Another interesting point to be observed in Figure 5 (left) is the dispersion of the values. For the PLA/PVA nanoparticles, the stiffness values are uniform and concentrated around the average value (0.79 N·m–1), while for PLA/PVA/atezolizumab nanoparticles, the size of the box is larger, showing variability in the sample stiffness (with an average value of 2.57 N·m–1). This may be associated with differences in the amount of encapsulated antibody in each particle.

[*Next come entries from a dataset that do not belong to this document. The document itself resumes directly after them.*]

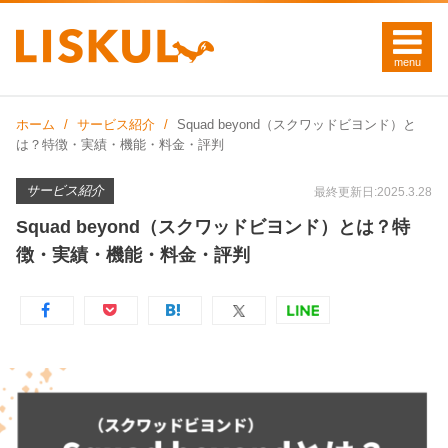
ホーム
サービス紹介
Squad beyond（スクワッドビヨンド）と
は？特徴・実績・機能・料金・評判
サービス紹介
最終更新日:2025.3.28
Squad beyond（スクワッドビヨンド）とは？特
徴・実績・機能・料金・評判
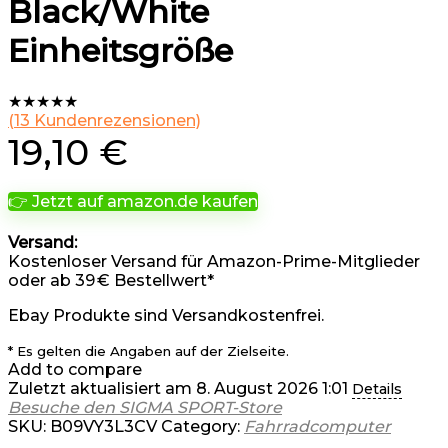
Black/White
Einheitsgröße
★
★
★
★
★
(
13
Kundenrezensionen)
19,10
€
👉 Jetzt auf amazon.de kaufen
Versand:
Kostenloser Versand für Amazon-Prime-Mitglieder
oder ab 39 € Bestellwert*
Ebay Produkte sind Versandkostenfrei.
* Es gelten die Angaben auf der Zielseite.
Add to compare
Zuletzt aktualisiert am 8. August 2026 1:01
Details
Besuche den SIGMA SPORT-Store
SKU:
B09VY3L3CV
Category:
Fahrradcomputer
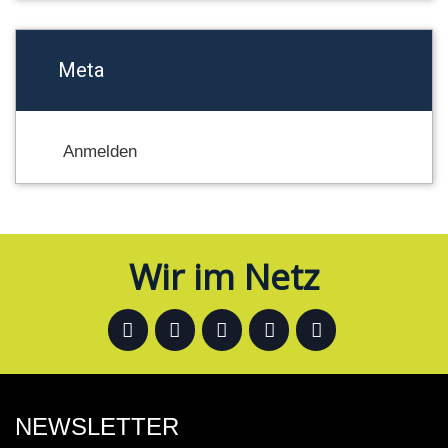
Meta
Anmelden
Wir im Netz
NEWSLETTER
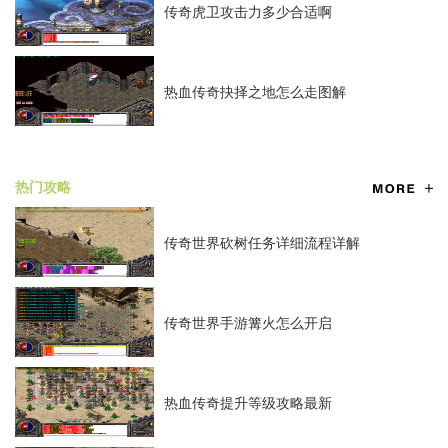
传奇虎卫攻击力多少合适啊
热血传奇抉择之地怎么走图解
热门攻略
传奇世界砍树任务详细流程详解
传奇世界手游篝火怎么开启
热血传奇提升等级攻略最新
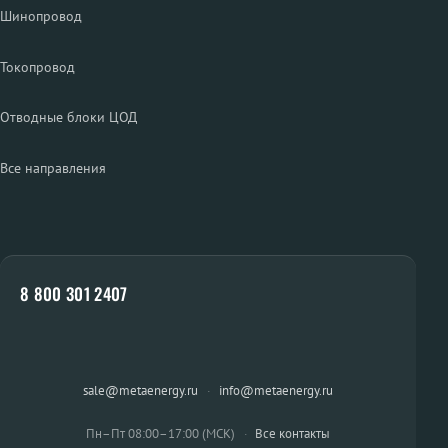
Шинопровод
Токопровод
Отводные блоки ЦОД
Все направления
8 800 301 2407
sale@metaenergy.ru
·
info@metaenergy.ru
Пн–Пт 08:00–17:00 (МСК)
·
Все контакты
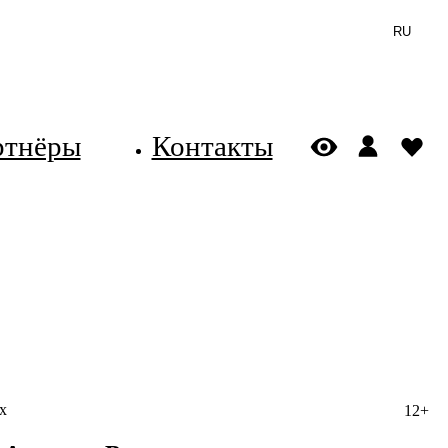
RU
ртнёры
Контакты
х
12+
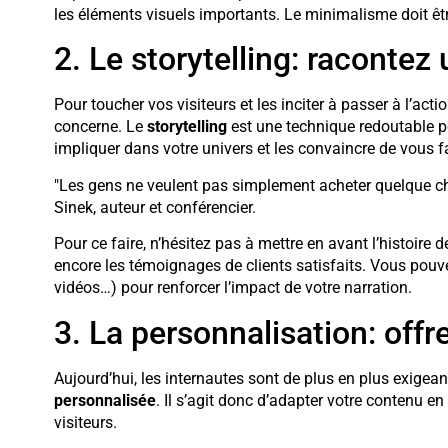
les éléments visuels importants. Le minimalisme doit êtr
2. Le storytelling: racontez
Pour toucher vos visiteurs et les inciter à passer à l’actio
concerne. Le
storytelling
est une technique redoutable po
impliquer dans votre univers et les convaincre de vous f
"Les gens ne veulent pas simplement acheter quelque cho
Sinek, auteur et conférencier.
Pour ce faire, n’hésitez pas à mettre en avant l’histoire 
encore les témoignages de clients satisfaits. Vous pouv
vidéos…) pour renforcer l’impact de votre narration.
3. La personnalisation: off
Aujourd’hui, les internautes sont de plus en plus exigeant
personnalisée
. Il s’agit donc d’adapter votre contenu 
visiteurs.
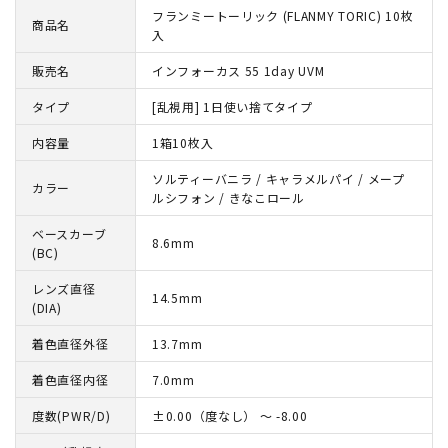
フランミートーリック (FLANMY TORIC) 10枚
商品名
入
販売名
インフォーカス 55 1day UVM
タイプ
[乱視用] 1日使い捨てタイプ
内容量
1箱10枚入
ソルティーバニラ / キャラメルパイ / メープ
カラー
ルシフォン / きなこロール
ベースカーブ
8.6mm
(BC)
レンズ直径
14.5mm
(DIA)
着色直径外径
13.7mm
着色直径内径
7.0mm
度数(PWR/D)
±0.00（度なし） ～ -8.00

To confirm the nanomechanical changes on the surface of the nanoparticles after the inclusion of the atezolizumab antibody, from the force curves, values of nonspecific surface adhesion were also evaluated. The adhesion force is measured through the deflection of the cantilever, and the pullout force is defined as the maximum attraction force during the retraction of the AFM tip exiting from the sample surface. In the general case, the adhesion force is a combination of the electrostatic force, van der Waals force, capillary force, and forces due to chemical bonds. In our case, unspecific interaction, the differences in the adhesion maps are composed mainly of electrostatic forces since these are of greater intensity and both samples are in the same environmental conditions; therefore, there are no significant differences in the meniscus adhesion. The graph shown in Figure 5 (right) presents the adhesion force values for each sample. It is possible to observe that the average adhesion value of the samples is changed after atezolizumab antibody surface functionalization (6.56 and 5.63 nN for loaded and unloaded nanoparticles, respectively). This result is related to the presence of antibodies on the outside of the particle.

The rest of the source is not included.